The latest evaluations of open AI models reveal a concerning trend: the performance gap between open and closed models is widening. A recent report by the Center for AI Standards and Innovation (CAISI) highlights the difficulties that open frontier models face in matching their closed counterparts, raising questions about the future of open AI development.
CAISI's findings show that open models, such as DeepSeek V4, are struggling to compete against established closed models across various benchmarks. The evaluation used an Elo scoring system based on Item Response Theory to compare models under different testing conditions. This month, several new models were released by developers including DeepSeek, Kimi, and GLM, all of which were examined for their performance.
DeepSeek V4 received a notably low score in critical benchmarks like CTF-Archive-Diamond and PortBench. The differences in benchmarking methods, along with a limited data subset, have contributed to this widening performance gap. CAISI's analysis suggests that the gap between open models and their closed counterparts has remained consistent, estimated at three to seven months since the initial release of their respective models.
While CAISI and Epoch AI's ECI analyses offer some insights, both face criticism for relying on simplified evaluation setups. These setups often fail to reflect the complexities of real-world coding tasks. For example, the benchmarks assessing coding capabilities do not utilize advanced tools and harnesses, potentially misrepresenting the true potential of the models. Florian, a key contributor to the report, argues that open models are closer in performance to closed alternatives than the data indicates. In contrast, Nathan provides a more critical perspective, claiming that closed models have a more significant advantage.
Several noteworthy projects have released updates this month. Xiaomi's ShareMiMo V2.5 Pro has shown significant progress, now competing with flagship models like Kimi K2.6 and GLM-5.1. Google’s Gemma 4 series has introduced multiple model sizes, including a new 26B-A4B MoE version, and has adopted an Apache 2.0 license, which may reduce some legal uncertainties regarding its use.
Kimi K2.6 continues to impress with improvements in performance and task longevity, while Laguna-XS.2 from Poolside AI marks the company's entry into coding-focused models. DeepSeek's V4 Flash, featuring impressive specifications, has generated interest, although early feedback suggests its Pro version may not meet expectations.
As the AI field evolves, recent developments underscore the need to refine benchmarking methods to better capture model capabilities. The ongoing dialogue among researchers and developers about the evaluation of open versus closed models will likely influence future advancements in the sector.

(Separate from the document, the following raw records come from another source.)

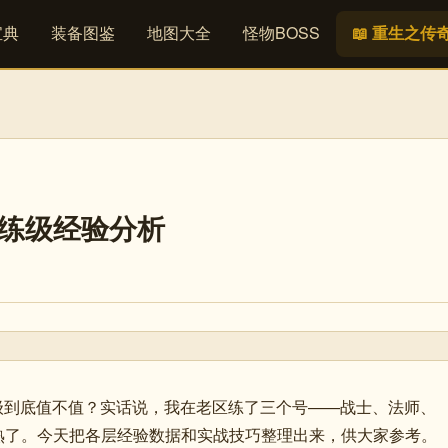
宝典
装备图鉴
地图大全
怪物BOSS
📖 重生之传
层练级经验分析
练级到底值不值？实话说，我在老区练了三个号——战士、法师、
熟了。今天把各层经验数据和实战技巧整理出来，供大家参考。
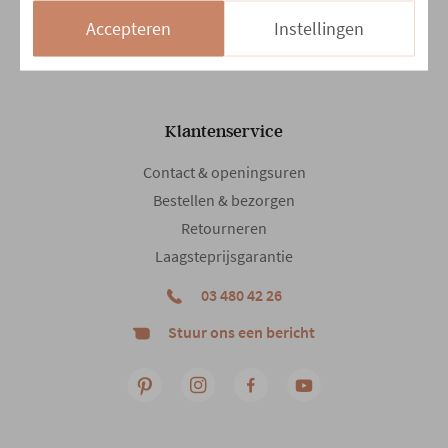
Accepteren
Instellingen
14/08 en 15/08
Gesloten
Klantenservice
Contact & openingsuren
Bestellen & bezorgen
Retourneren
Laagsteprijsgarantie
03 480 42 26
Stuur ons een bericht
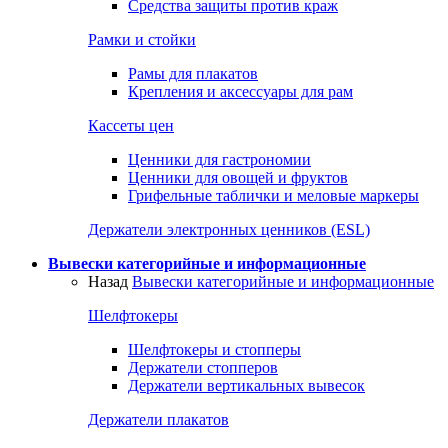
Средства защиты против краж
Рамки и стойки
Рамы для плакатов
Крепления и аксессуары для рам
Кассеты цен
Ценники для гастрономии
Ценники для овощей и фруктов
Грифельные таблички и меловые маркеры
Держатели электронных ценников (ESL)
Вывески категорийные и информационные
Назад
Вывески категорийные и информационные
Шелфтокеры
Шелфтокеры и стопперы
Держатели стопперов
Держатели вертикальных вывесок
Держатели плакатов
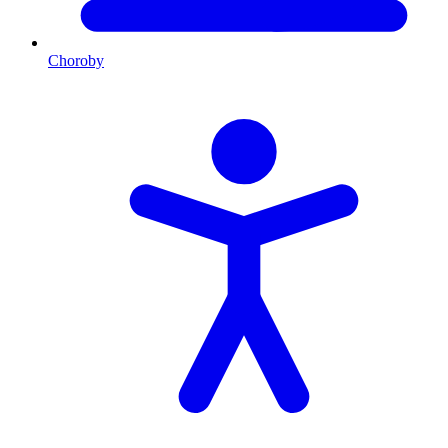
Choroby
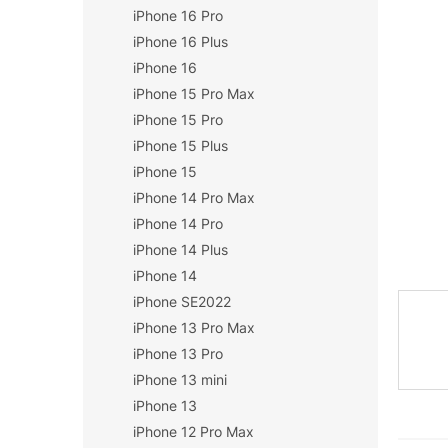
iPhone 16 Pro
n
í
iPhone 16 Plus
p
iPhone 16
a
iPhone 15 Pro Max
n
iPhone 15 Pro
e
iPhone 15 Plus
l
iPhone 15
iPhone 14 Pro Max
iPhone 14 Pro
iPhone 14 Plus
iPhone 14
iPhone SE2022
iPhone 13 Pro Max
iPhone 13 Pro
iPhone 13 mini
iPhone 13
iPhone 12 Pro Max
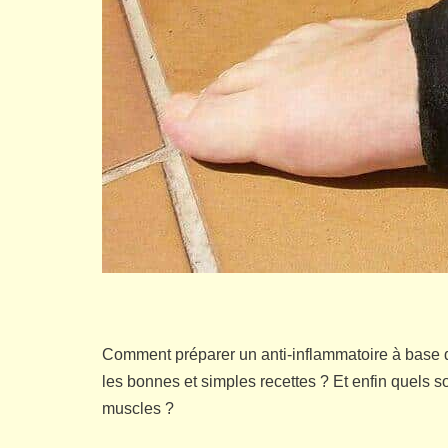
Comment préparer un anti-inflammatoire à base d
les bonnes et simples recettes ? Et enfin quels s
muscles ?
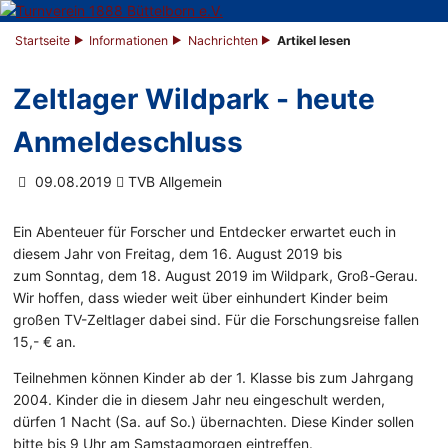
Startseite
Informationen
Nachrichten
Artikel lesen
Zeltlager Wildpark - heute
Anmeldeschluss
09.08.2019
TVB Allgemein
Ein Abenteuer für Forscher und Entdecker erwartet euch in
diesem Jahr von Freitag, dem 16. August 2019 bis
zum Sonntag, dem 18. August 2019 im Wildpark, Groß-Gerau.
Wir hoffen, dass wieder weit über einhundert Kinder beim
großen TV-Zeltlager dabei sind. Für die Forschungsreise fallen
15,- € an.
Teilnehmen können Kinder ab der 1. Klasse bis zum Jahrgang
2004. Kinder die in diesem Jahr neu eingeschult werden,
dürfen 1 Nacht (Sa. auf So.) übernachten. Diese Kinder sollen
bitte bis 9 Uhr am Samstagmorgen eintreffen.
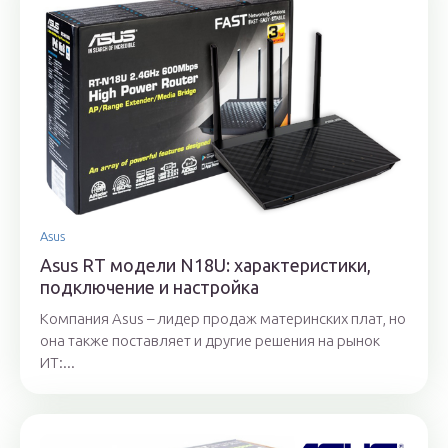
Asus
Asus RT модели N18U: характеристики,
подключение и настройка
Компания Asus – лидер продаж материнских плат, но
она также поставляет и другие решения на рынок
ИТ:...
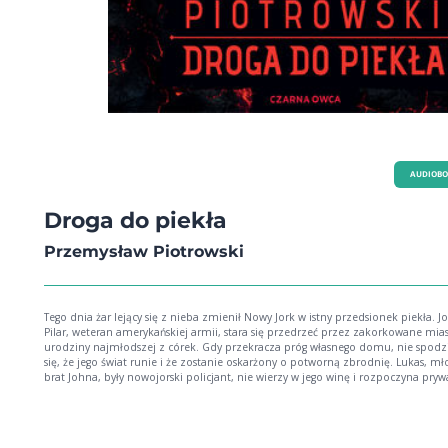
AUDIOB
Droga do piekła
Przemysław Piotrowski
Tego dnia żar lejący się z nieba zmienił Nowy Jork w istny przedsionek piekła. J
Pilar, weteran amerykańskiej armii, stara się przedrzeć przez zakorkowane mia
urodziny najmłodszej z córek. Gdy przekracza próg własnego domu, nie spod
się, że jego świat runie i że zostanie oskarżony o potworną zbrodnię. Lukas, mł
brat Johna, były nowojorski policjant, nie wierzy w jego winę i rozpoczyna pry
śledztwo. Pomaga mu wschodząca gwiazda dziennikarstwa śledczego - dociekli
ambitna Rose Parker. Próbując odkryć, kto odpowiada za okrutny mord, Lukas 
wpadają na trop przerażającego spisku i zanurzają się w mrocznym świecie
okrucieństwa i przemocy. Czy uda im się oczyścić imię Johna? Czy prawda okaże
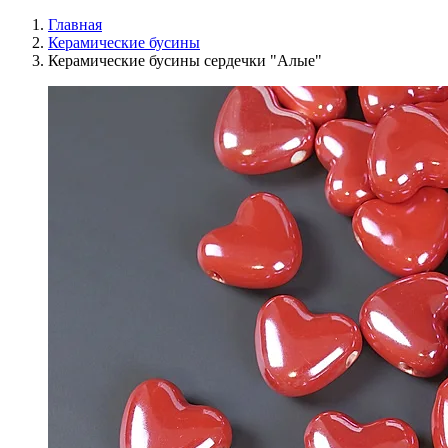
Главная
Керамические бусины
Керамические бусины сердечки "Алые"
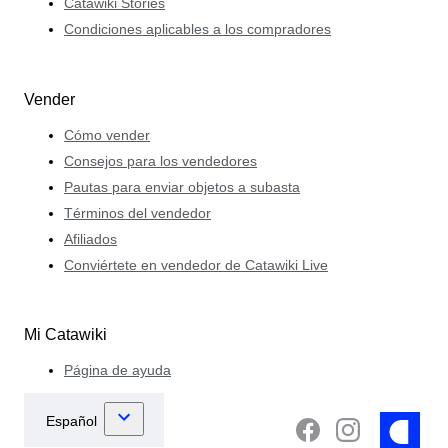
Catawiki Stories
Condiciones aplicables a los compradores
Vender
Cómo vender
Consejos para los vendedores
Pautas para enviar objetos a subasta
Términos del vendedor
Afiliados
Conviértete en vendedor de Catawiki Live
Mi Catawiki
Página de ayuda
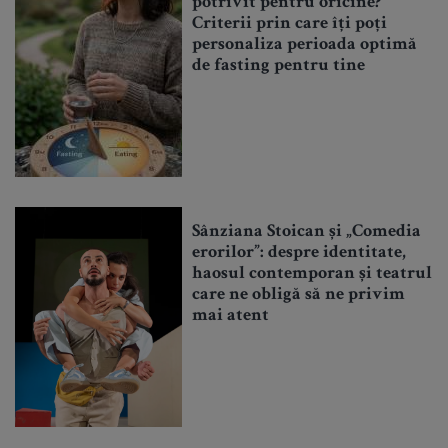
potrivit pentru oricine?
Criterii prin care îți poți
personaliza perioada optimă
de fasting pentru tine
Sânziana Stoican și „Comedia
erorilor”: despre identitate,
haosul contemporan și teatrul
care ne obligă să ne privim
mai atent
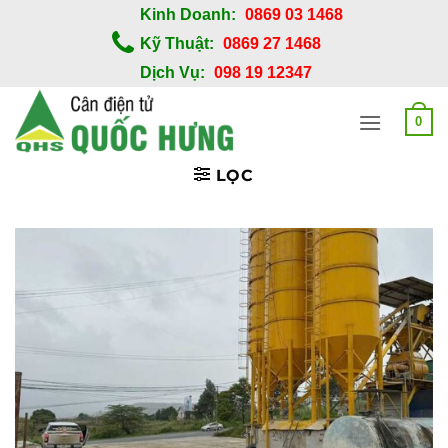
Bỏ
Kinh Doanh:
0869 03 1468
qua
Kỹ Thuật:
0869 27 1468
nội
Dịch Vụ:
098 19 12347
dung
0
LỌC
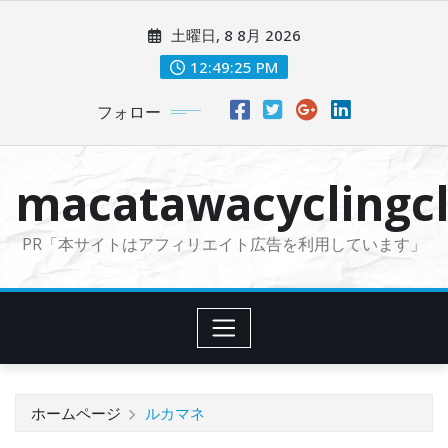
コ
土曜日, 8 8月 2026
ン
テ
12:49:26 PM
ン
フォロー
ツ
に
ス
macatawacyclingcl
キ
ッ
PR「本サイトはアフィリエイト広告を利用しています」
プ
ホームページ
ルカマネ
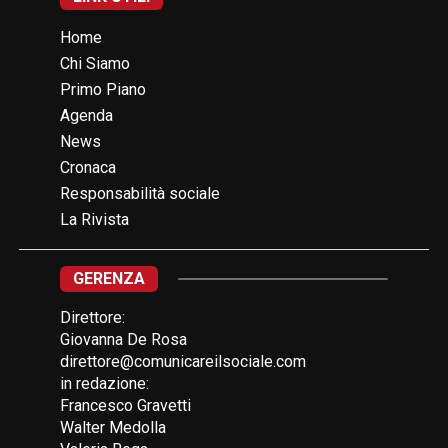
Home
Chi Siamo
Primo Piano
Agenda
News
Cronaca
Responsabilità sociale
La Rivista
GERENZA
Direttore:
Giovanna De Rosa
direttore@comunicareilsociale.com
in redazione:
Francesco Gravetti
Walter Medolla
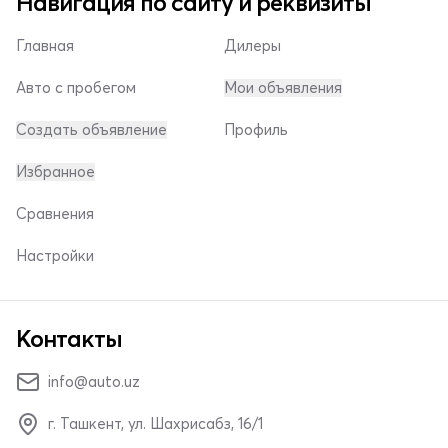
Навигация по сайту и реквизиты
Главная
Дилеры
Авто с пробегом
Мои объявления
Создать объявление
Профиль
Избранное
Сравнения
Настройки
Контакты
info@auto.uz
г. Ташкент, ул. Шахрисабз, 16/1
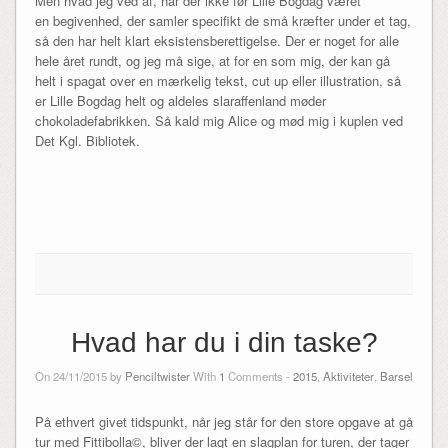
Men hvad jeg ved af, har der ikke før Lille Bogdag været
en begivenhed, der samler specifikt de små kræfter under et tag,
så den har helt klart eksistensberettigelse. Der er noget for alle
hele året rundt, og jeg må sige, at for en som mig, der kan gå
helt i spagat over en mærkelig tekst, cut up eller illustration, så
er Lille Bogdag helt og aldeles slaraffenland møder
chokoladefabrikken. Så kald mig Alice og mød mig i kuplen ved
Det Kgl. Bibliotek.
Hvad har du i din taske?
On 24/11/2015 by
Penciltwister
With
1
Comments -
2015
,
Aktiviteter
,
Barsel
På ethvert givet tidspunkt, når jeg står for den store opgave at gå
tur med Fittibolla©, bliver der lagt en slagplan for turen, der tager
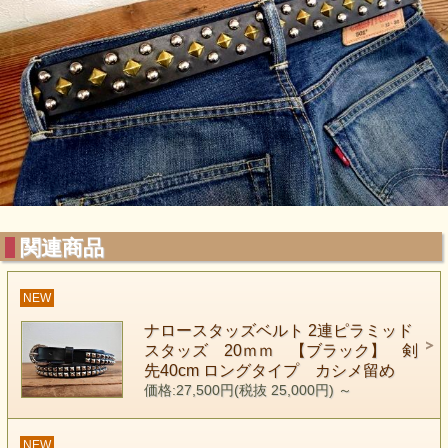
関連商品
NEW
ナロースタッズベルト 2連ピラミッド
スタッズ 20ｍｍ 【ブラック】 剣
先40cm ロングタイプ カシメ留め
価格:27,500円(税抜 25,000円)
～
NEW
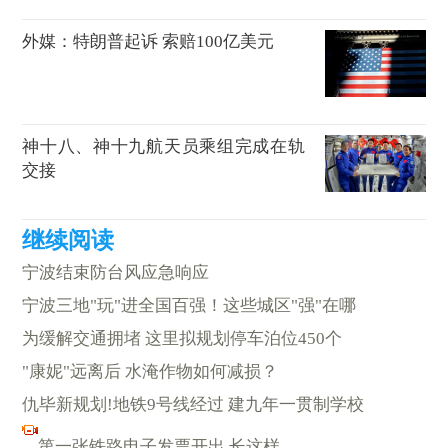
外媒：特朗普起诉 索赔100亿美元
神十八、神十九航天员乘组完成在轨
交接
宁波结束防台风应急响应
宁波三地"玩"进全国百强！这些城区"强"在哪
为缓解交通拥堵 这里拟规划停车泊位450个
"康妮"远离后 水淹作物如何减损？
仇毕新规划!地铁9号线经过 建九年一贯制学校
第一张铁路电子发票开出 长这样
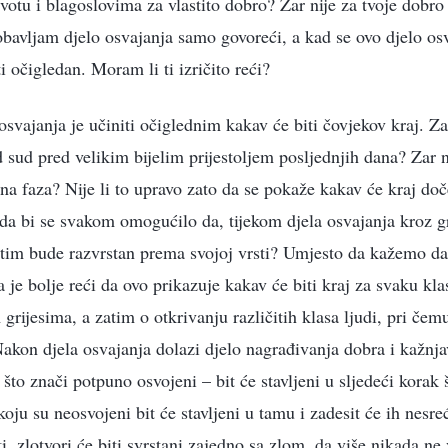
ivotu i blagoslovima za vlastito dobro? Zar nije za tvoje dobro
bavljam djelo osvajanja samo govoreći, a kad se ovo djelo os
ti očigledan. Moram li ti izričito reći?
osvajanja je učiniti očiglednim kakav će biti čovjekov kraj. Z
 sud pred velikim bijelim prijestoljem posljednjih dana? Zar n
šna faza? Nije li to upravo zato da se pokaže kakav će kraj doč
to da bi se svakom omogućilo da, tijekom djela osvajanja kroz g
zatim bude razvrstan prema svojoj vrsti? Umjesto da kažemo da
je bolje reći da ovo prikazuje kakav će biti kraj za svaku kla
 grijesima, a zatim o otkrivanju različitih klasa ljudi, pri čemu
 Nakon djela osvajanja dolazi djelo nagrađivanja dobra i kažnja
što znači potpuno osvojeni – bit će stavljeni u sljedeći korak 
 koju su neosvojeni bit će stavljeni u tamu i zadesit će ih nesreć
i, zlotvori će biti svrstani zajedno sa zlom, da više nikada ne 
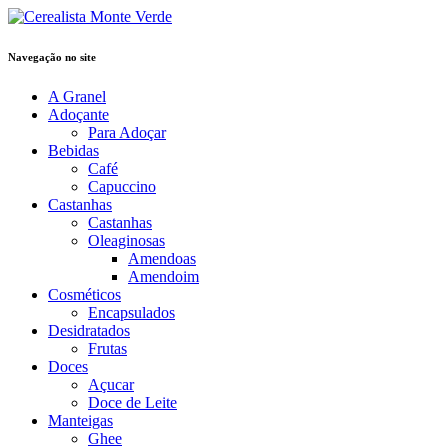
Navegação no site
A Granel
Adoçante
Para Adoçar
Bebidas
Café
Capuccino
Castanhas
Castanhas
Oleaginosas
Amendoas
Amendoim
Cosméticos
Encapsulados
Desidratados
Frutas
Doces
Açucar
Doce de Leite
Manteigas
Ghee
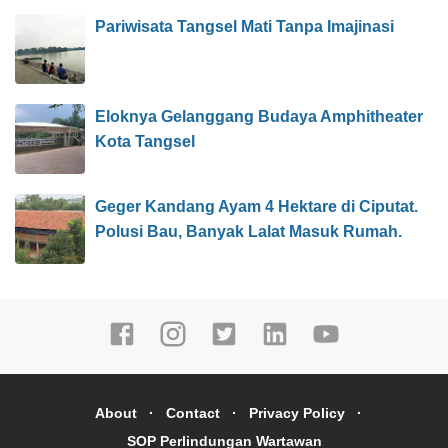
Pariwisata Tangsel Mati Tanpa Imajinasi
Eloknya Gelanggang Budaya Amphitheater
Kota Tangsel
Geger Kandang Ayam 4 Hektare di Ciputat.
Polusi Bau, Banyak Lalat Masuk Rumah.
About
Contact
Privacy Policy
SOP Perlindungan Wartawan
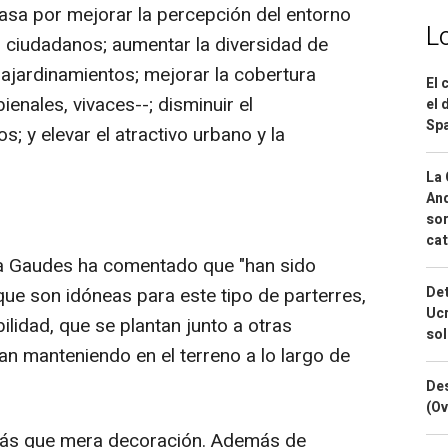
pasa por mejorar la percepción del entorno
L
os ciudadanos; aumentar la diversidad de
 ajardinamientos; mejorar la cobertura
El 
ienales, vivaces--; disminuir el
el 
Spa
; y elevar el atractivo urbano y la
La 
And
sor
cat
ana Gaudes ha comentado que "han sido
ue son idóneas para este tipo de parterres,
Det
Ucr
ilidad, que se plantan junto a otras
so
an manteniendo en el terreno a lo largo de
Des
(Ov
o más que mera decoración. Además de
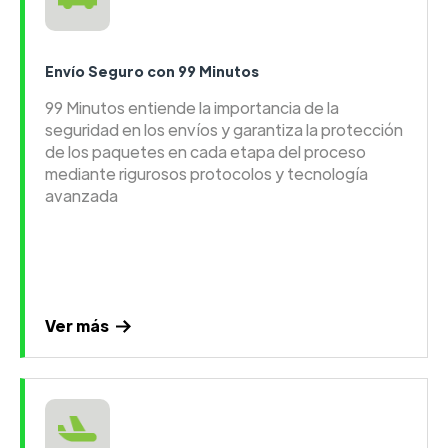
Envío Seguro con 99 Minutos
99 Minutos entiende la importancia de la
seguridad en los envíos y garantiza la protección
de los paquetes en cada etapa del proceso
mediante rigurosos protocolos y tecnología
avanzada
Ver más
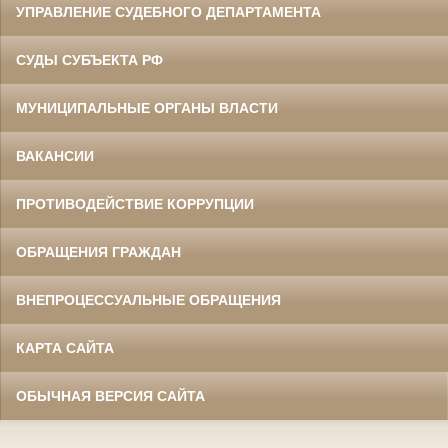
УПРАВЛЕНИЕ СУДЕБНОГО ДЕПАРТАМЕНТА
СУДЫ СУБЪЕКТА РФ
МУНИЦИПАЛЬНЫЕ ОРГАНЫ ВЛАСТИ
ВАКАНСИИ
ПРОТИВОДЕЙСТВИЕ КОРРУПЦИИ
ОБРАЩЕНИЯ ГРАЖДАН
ВНЕПРОЦЕССУАЛЬНЫЕ ОБРАЩЕНИЯ
КАРТА САЙТА
ОБЫЧНАЯ ВЕРСИЯ САЙТА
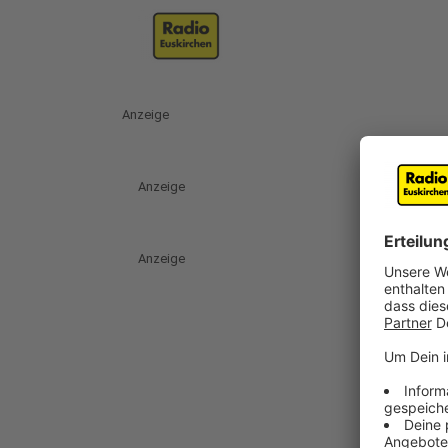
Anzeige
Anzeige
Anzeige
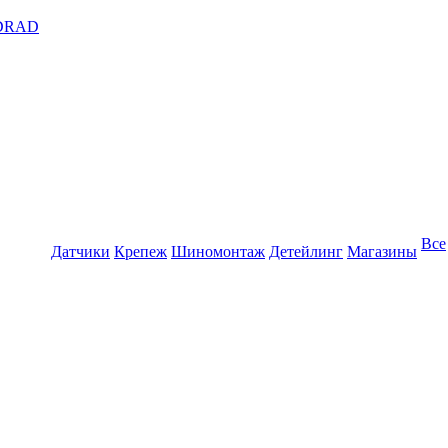
DRAD
Все
Датчики
Крепеж
Шиномонтаж
Детейлинг
Магазины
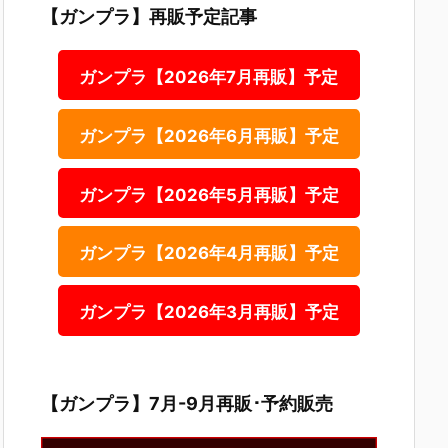
【ガンプラ】再販予定記事
ガンプラ【2026年7月再販】予定
ガンプラ【2026年6月再販】予定
ガンプラ【2026年5月再販】予定
ガンプラ【2026年4月再販】予定
ガンプラ【2026年3月再販】予定
【ガンプラ】7月-9月再販･予約販売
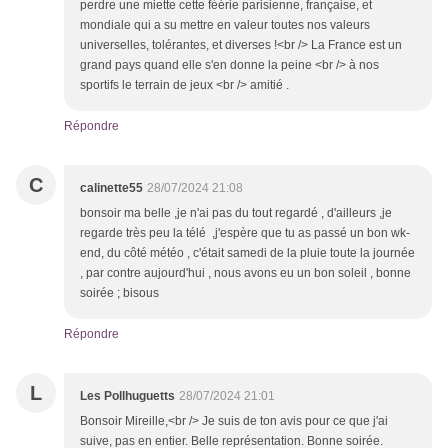
perdre une miette cette féérie parisienne, française, et
mondiale qui a su mettre en valeur toutes nos valeurs
universelles, tolérantes, et diverses !<br /> La France est un
grand pays quand elle s'en donne la peine <br /> à nos
sportifs le terrain de jeux <br /> amitié .
Répondre
C
calinette55
28/07/2024 21:08
bonsoir ma belle ,je n'ai pas du tout regardé , d'ailleurs ,je
regarde très peu la télé ,j'espère que tu as passé un bon wk-
end, du côté météo , c'était samedi de la pluie toute la journée
, par contre aujourd'hui , nous avons eu un bon soleil , bonne
soirée ; bisous
Répondre
L
Les Pollhuguetts
28/07/2024 21:01
Bonsoir Mireille,<br /> Je suis de ton avis pour ce que j'ai
suive, pas en entier. Belle représentation. Bonne soirée.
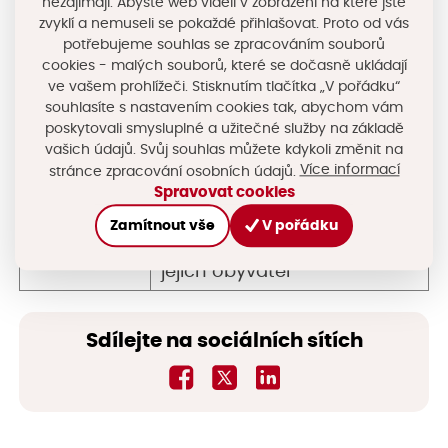
nezajímají. Abyste web viděli v zobrazení na které jste
Celkové
zvyklí a nemuseli se pokaždé přihlašovat. Proto od vás
5,3 mil. Kč (schváleno)
potřebujeme souhlas se zpracováním souborů
způsobilé
10,8 mil. Kč (skutečnost)
cookies - malých souborů, které se dočasně ukládají
výdaje
ve vašem prohlížeči. Stisknutím tlačítka „V pořádku“
souhlasíte s nastavením cookies tak, abychom vám
- z toho
780 tis. Kč (dotační fond
poskytovali smysluplné a užitečné služby na základě
krajská
Královéhradeckého kraje)
vašich údajů. Svůj souhlas můžete kdykoli změnit na
dotace
Více informací
stránce zpracování osobních údajů.
Spravovat cookies
Modernizace budovy OÚ a
vytvoření véceúčelového
Zamítnout vše
V pořádku
Cíl projektu
objektu pro potřeby obce a
jejich obyvatel
Sdílejte na sociálních sítích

The mixed results from recent evaluations illustrate the challenges and potential of open AI models. As these projects progress, improving benchmark methodologies could be key to bridging the performance gap that currently exists between open and closed models.
Quick answers
What is the main finding of the CAISI report?
The report indicates that open models are increasingly lagging behind closed models in performance benchmarks.
Which new models were released this month?
New models include DeepSeek V4, Kimi K2.6, ShareMiMo V2.5 Pro, and Gemma 4.
How does the benchmarking method affect model evaluation?
Simplified benchmarking methods may not accurately reflect real-world performance, leading to misleading conclusions about a model's capabilities.
What improvements have been made in the Kimi model?
Kimi K2.6 has shown stronger performance across various tasks, particularly in long-duration tasks.